BA to shift long-haul flights to T5 in phases

12 May 2008

Stressing that the controversial Terminal 5 at London Heathrow (LHR) was ''working well,'' British Airways (BA), in a joint statement with airports operator BAA, has said it will begin shifting some long-haul flights here in a phased manner.

BA's short-haul transfer to T5 in March was an operational disaster.

 "We will move our Terminal 4 long-haul program into Terminal 5 in phases," BA CEO Willie Walsh said."Terminal 5 is now working well," he said.

On 5 June flights to and from eight long-haul destinations will transfer to T5, including New York JFK, Abuja, Bangalore, Beijing, Cairo, Cape Town, Lagos and Phoenix.
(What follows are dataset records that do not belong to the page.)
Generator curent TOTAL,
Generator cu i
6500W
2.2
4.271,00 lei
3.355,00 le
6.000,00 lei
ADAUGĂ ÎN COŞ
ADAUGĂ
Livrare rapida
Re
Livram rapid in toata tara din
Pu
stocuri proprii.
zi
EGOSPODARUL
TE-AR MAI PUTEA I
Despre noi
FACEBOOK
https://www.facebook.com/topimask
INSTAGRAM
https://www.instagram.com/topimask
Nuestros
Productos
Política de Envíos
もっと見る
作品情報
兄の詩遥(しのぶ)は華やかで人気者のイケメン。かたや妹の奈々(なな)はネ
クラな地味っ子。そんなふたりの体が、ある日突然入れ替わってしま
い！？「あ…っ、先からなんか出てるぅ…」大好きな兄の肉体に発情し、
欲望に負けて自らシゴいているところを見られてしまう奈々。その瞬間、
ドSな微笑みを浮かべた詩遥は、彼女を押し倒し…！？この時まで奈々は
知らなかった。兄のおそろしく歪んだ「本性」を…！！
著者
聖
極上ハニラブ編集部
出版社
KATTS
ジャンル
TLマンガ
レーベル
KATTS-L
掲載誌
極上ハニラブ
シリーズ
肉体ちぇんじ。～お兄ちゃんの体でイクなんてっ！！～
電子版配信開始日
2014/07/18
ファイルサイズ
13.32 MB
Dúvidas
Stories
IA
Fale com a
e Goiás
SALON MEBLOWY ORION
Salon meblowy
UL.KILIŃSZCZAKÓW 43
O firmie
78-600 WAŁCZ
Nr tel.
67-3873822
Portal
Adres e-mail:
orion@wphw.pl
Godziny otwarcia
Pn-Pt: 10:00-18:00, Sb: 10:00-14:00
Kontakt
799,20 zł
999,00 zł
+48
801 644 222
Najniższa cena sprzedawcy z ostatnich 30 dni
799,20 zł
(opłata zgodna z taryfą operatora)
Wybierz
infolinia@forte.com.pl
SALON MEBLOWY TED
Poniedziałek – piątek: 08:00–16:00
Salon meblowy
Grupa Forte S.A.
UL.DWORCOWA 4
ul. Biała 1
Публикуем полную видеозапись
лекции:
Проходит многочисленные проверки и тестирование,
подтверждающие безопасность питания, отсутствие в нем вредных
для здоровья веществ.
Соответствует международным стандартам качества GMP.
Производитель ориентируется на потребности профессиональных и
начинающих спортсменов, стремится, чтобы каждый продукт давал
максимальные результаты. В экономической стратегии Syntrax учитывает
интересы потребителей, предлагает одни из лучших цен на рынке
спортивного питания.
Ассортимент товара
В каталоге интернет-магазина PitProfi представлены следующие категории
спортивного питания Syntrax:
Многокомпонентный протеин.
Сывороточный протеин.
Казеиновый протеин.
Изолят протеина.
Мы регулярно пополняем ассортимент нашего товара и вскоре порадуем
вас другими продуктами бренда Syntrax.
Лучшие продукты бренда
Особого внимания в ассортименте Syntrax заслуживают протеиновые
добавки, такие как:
Together they amount to about a quarter of BA's T4 schedule.

BA originally intended to shift all remaining flights from other terminals to T5 in just a couple of days at the end of April.

Separately, BAA said shareholders had agreed to inject £400 million into the group following failure to finalize certain aspects of its planned debt refinancing, "including completion of the rating process and obtaining sufficient commitments from the banks asked to participate."

Last month the UK Competition Commission indicated in its interim report on its investigation into the market for the supply of airport services by BAA that its common ownership of seven UK airports may "not be serving well the interests of either airlines or passengers."